She shrugs, unbothered, and tosses her hair. “Next time, then. You’re buying coffee.”
“Deal.” I watch her go, her energy lingering even after she’s out of sight.
After the shoot, I linger in the dressing room, spinning my lip balm in my palm, pretending to hunt for something as the others file out.
I study myself in the lighted mirror: the glowy skin, the liner winged just so, not a hint of steel or sharpness left. Ifanyone were watching, they’d see a girl winding down from a long day, nothing more.
I text my mother—Campaign’s going great, see you this weekend—careful not to sound too eager, careful not to make promises I can’t keep.
I slide my burner phone deeper into the lining of my purse, push the lipstick down, zip it shut. One last look in the mirror, just in case. The face I wear is flawless, anonymous.
The city is all angles and late afternoon gold as I pull out of the lot, merging with traffic. The air in my car is cool, the radio turned low, a playlist I know by heart but barely register. I fall into the rhythms of normal: signal, merge, brake, check the mirror, again and again.
Halfway home, something shifts. A black SUV—sleek, not quite new, a little too careful—has been three cars back for the last seven blocks.
Another, just like it, shadows from across the intersection, moving slow when I slow, speeding up when I do. My pulse doesn’t spike, but I feel the focus sharpen in my chest, cold and clear.
I try the usual tests. A turn down an unfamiliar side street, a stop at a yellow light I could have made. They follow, casual but never casual enough.
I circle the block, then duck into the chaos of a supermarket parking lot, weaving through rows of minivans and delivery trucks. They keep their distance but never vanish.
I slip out of the lot, join the flow of rush hour, and they’re still there—one now, then two, then just one again.
My heart beats in time with the city, face never changing, even as I cycle through exit strategies.
At the next red light, I check my reflection in the side mirror. Eyes calm, hands steady on the wheel. The girl in the mirror is just a little tired, just a little too pretty to be bothered by traffic.

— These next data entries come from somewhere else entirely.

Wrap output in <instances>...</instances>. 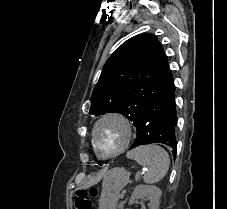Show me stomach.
Listing matches in <instances>:
<instances>
[{"label": "stomach", "mask_w": 227, "mask_h": 209, "mask_svg": "<svg viewBox=\"0 0 227 209\" xmlns=\"http://www.w3.org/2000/svg\"><path fill=\"white\" fill-rule=\"evenodd\" d=\"M129 173L122 167L107 171L103 178L99 209H116L120 191L127 185Z\"/></svg>", "instance_id": "stomach-1"}]
</instances>
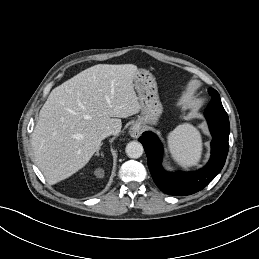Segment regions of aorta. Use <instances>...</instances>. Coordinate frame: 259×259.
Returning <instances> with one entry per match:
<instances>
[{"mask_svg": "<svg viewBox=\"0 0 259 259\" xmlns=\"http://www.w3.org/2000/svg\"><path fill=\"white\" fill-rule=\"evenodd\" d=\"M126 154L129 158L137 159L143 154V146L137 141H131L126 145Z\"/></svg>", "mask_w": 259, "mask_h": 259, "instance_id": "762f6f07", "label": "aorta"}]
</instances>
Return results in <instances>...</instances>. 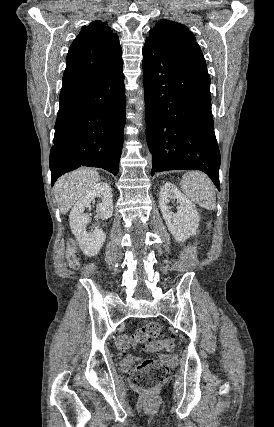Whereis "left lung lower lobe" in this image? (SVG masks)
<instances>
[{"label":"left lung lower lobe","mask_w":274,"mask_h":427,"mask_svg":"<svg viewBox=\"0 0 274 427\" xmlns=\"http://www.w3.org/2000/svg\"><path fill=\"white\" fill-rule=\"evenodd\" d=\"M143 80L146 138L153 157L151 175L168 170H201L220 190V152L207 69L146 40Z\"/></svg>","instance_id":"0a47b994"}]
</instances>
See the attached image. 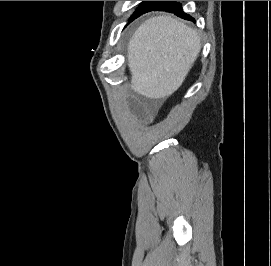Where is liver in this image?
Masks as SVG:
<instances>
[{"instance_id": "liver-1", "label": "liver", "mask_w": 271, "mask_h": 266, "mask_svg": "<svg viewBox=\"0 0 271 266\" xmlns=\"http://www.w3.org/2000/svg\"><path fill=\"white\" fill-rule=\"evenodd\" d=\"M197 30L169 15L149 18L130 39V88L147 98L172 95L201 51Z\"/></svg>"}]
</instances>
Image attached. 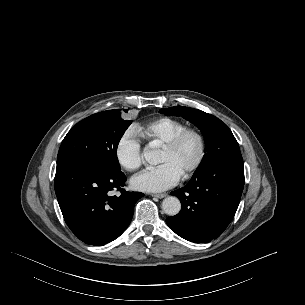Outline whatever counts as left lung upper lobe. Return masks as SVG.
<instances>
[{
	"label": "left lung upper lobe",
	"mask_w": 305,
	"mask_h": 305,
	"mask_svg": "<svg viewBox=\"0 0 305 305\" xmlns=\"http://www.w3.org/2000/svg\"><path fill=\"white\" fill-rule=\"evenodd\" d=\"M160 113L182 116L196 125L204 135L205 154L195 173L202 172L226 158L241 155L238 142L231 130L217 117L183 106L161 109Z\"/></svg>",
	"instance_id": "left-lung-upper-lobe-1"
}]
</instances>
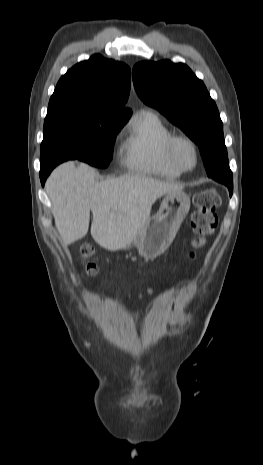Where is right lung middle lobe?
<instances>
[{
  "instance_id": "1",
  "label": "right lung middle lobe",
  "mask_w": 263,
  "mask_h": 465,
  "mask_svg": "<svg viewBox=\"0 0 263 465\" xmlns=\"http://www.w3.org/2000/svg\"><path fill=\"white\" fill-rule=\"evenodd\" d=\"M130 115L79 106L48 108L41 143V168L78 159L106 168L112 159L117 133Z\"/></svg>"
}]
</instances>
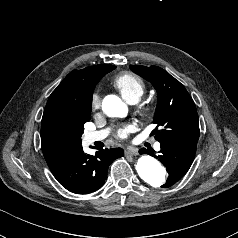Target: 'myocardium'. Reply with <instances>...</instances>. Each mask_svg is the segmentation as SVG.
Here are the masks:
<instances>
[{
    "label": "myocardium",
    "mask_w": 238,
    "mask_h": 238,
    "mask_svg": "<svg viewBox=\"0 0 238 238\" xmlns=\"http://www.w3.org/2000/svg\"><path fill=\"white\" fill-rule=\"evenodd\" d=\"M153 113L154 106L151 103L142 104L137 108V115L143 120L151 118Z\"/></svg>",
    "instance_id": "obj_1"
}]
</instances>
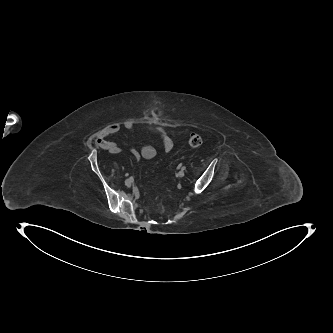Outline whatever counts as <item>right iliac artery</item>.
I'll use <instances>...</instances> for the list:
<instances>
[{
    "label": "right iliac artery",
    "instance_id": "82829eb1",
    "mask_svg": "<svg viewBox=\"0 0 333 333\" xmlns=\"http://www.w3.org/2000/svg\"><path fill=\"white\" fill-rule=\"evenodd\" d=\"M125 176H129V174H128V173H126V174H125ZM125 184L127 185V184H128V182H126V181H125Z\"/></svg>",
    "mask_w": 333,
    "mask_h": 333
}]
</instances>
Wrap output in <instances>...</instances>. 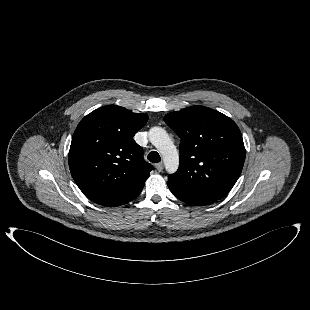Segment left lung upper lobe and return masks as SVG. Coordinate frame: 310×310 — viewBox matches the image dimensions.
<instances>
[{
  "label": "left lung upper lobe",
  "mask_w": 310,
  "mask_h": 310,
  "mask_svg": "<svg viewBox=\"0 0 310 310\" xmlns=\"http://www.w3.org/2000/svg\"><path fill=\"white\" fill-rule=\"evenodd\" d=\"M164 121L181 138L179 168L167 183L197 196L223 198L239 178L245 161L236 123L204 106L170 112Z\"/></svg>",
  "instance_id": "left-lung-upper-lobe-1"
}]
</instances>
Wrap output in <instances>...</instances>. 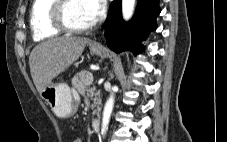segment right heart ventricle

But inside, I’m counting: number of cars between us, possible choke points, every alley I could duck if I needed to. It isn’t fear that sharpens my attention; it’s the certainty that the game I played so well has finally circled back.
Rush hour presses in from all sides, glass and steel and the sour smell of asphalt baking in late sun. I nudge my car into the river of traffic, trying to disappear into its anonymous churn. My mind runs contingencies, every lane change and merge calculated to shake my shadow.
These men are good—too good. The black SUV behind me eases up, vanishes in the crowd for half a block. The other glides up in my side mirror, sliding forward so precisely it barely disturbs the air.
Then, with perfect choreography, they move. The lead SUV jumps two lanes and cuts in front, brakes blooming red. I have just enough time to register the make and the tint of the windows before my own path slams shut.
I could try to swerve, try to ram the curb or nudge into the median, but there’s nowhere to go.
The second SUV tucks up behind, boxing me in with surgical calm. My escape plan evaporates. These aren’t amateurs—they’re here to extract, not to make a mess.
I close my eyes, let my breath lengthen until my heart falls back into line. No point in struggling; this is the moment my father always said would come.
I let the world slow, then unbuckle my seat belt, pocket my keys, and check my phone one last time—no alerts, nocavalry, no missed call from anyone who might care. I smooth my skirt, collect my purse, and step out, calm as you please, heels striking the tarmac with a clean, practiced click.
Doors open in near-unison, but only one matters: the driver’s side of the lead SUV swings wide and a man steps out.
He’s not young, not pretty the way Nikola was, but there’s a gravity to his movements, a magnetism in the stillness that radiates control. His suit is sharp, but he wears it like armor, every line speaking of money and purpose.
The other men keep their distance, standing guard, but their eyes flick between us—waiting for a signal, alert to the smallest twitch.
He closes the gap in slow, measured steps. For a split second, he reminds me of my father’s men on their best behavior: power wrapped in patience, a performance designed to unsettle. He stops just shy of my personal space, so close I feel the heat rolling off his body, his cologne threaded with something metallic and cold.
His eyes are winter-clear, searching every inch of my face for a crack. He studies me with the practiced detachment of someone who’s seen a thousand people break and is always ready for one more.
He reaches out and tilts my chin up with the barest pressure. The gesture is intimate, almost gentle, but there’s nothing soft in his grip.
He wants to see the whites of my eyes, to measure the distance between defiance and surrender.
“Where is my brother?” he asks, voice flat as polished stone. No anger, just intent—a threat sharpened to the point of a promise.